ARCOM-MEDIA, Bandung. Kepala Pusat Budaya Sunda Unpad, Prof. Dr. Ir. Ganjar Kurnia, DEA., di hadapan para awak Media blak-blakan membahas Majalah Mangle versi baru, Selasa, (20/5/2025), di Graha Sanusi Hardjadinata Unpad, jalan Dipati Ukur No. 35 Kota Bandung.
“Sebagaian besar Redaktur Majalah Budaya Sunda Mangle versi baru ini berasal dari Redaktur Mangle versi lama,” kata Prof Ganjar Kurnia usai kegiatan peresmian Pusat Budaya Sunda, dan Peluncuran Majalah Mangle versi baru.
“Kebetulan Majalah Mangle versi baru ditangani anak-anak Unpad, seperti, Teddi Muhtadin, selaku Pemimpin Redaksi, ia juga Dosen Unpad, kemudian ada Dian Hendrayana, ia juga Alumni Unpad, lalu Taufik Rahayu, dan Riki,” ungkap Prof Ganjar Kurnia.
Prof Ganjar Kurnia menyadari, terbitnya Mangle versi baru yang dikelola Unpad tak hanya sekedar dinamika perubahan budaya belaka yang instan, justru sekecil apapun, pihaknya sudah membuat SundaDigi yang telah di-klik sebanyak 120-an juta klik yang menyebar di seluruh dunia.

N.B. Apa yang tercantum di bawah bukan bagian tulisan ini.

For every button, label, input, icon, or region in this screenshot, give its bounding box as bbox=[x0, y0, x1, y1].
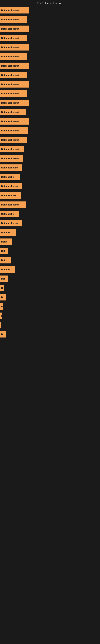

Lebih lanjut Prof Ganjar Kurnia menjelaskan, saat ini anak SD kalau punya PR dipastikan menanyakan kepada orang tuanya yang lahir di tahun 1970-an dan 1980-an.
“Orang tua banyak yang tak begitu paham PR anak zaman sekarang, maka anak SD zaman sekarang menanyakan PR ke SundaDigi, karena di SudaDigi ada fitur khusus, mengenai tanya PR, kemudian ada juga naskah-naskah lama, maka anak-anak sekolah itu bisa mencari di SundaDigi,” ungkap Prof Ganjar Kurnia.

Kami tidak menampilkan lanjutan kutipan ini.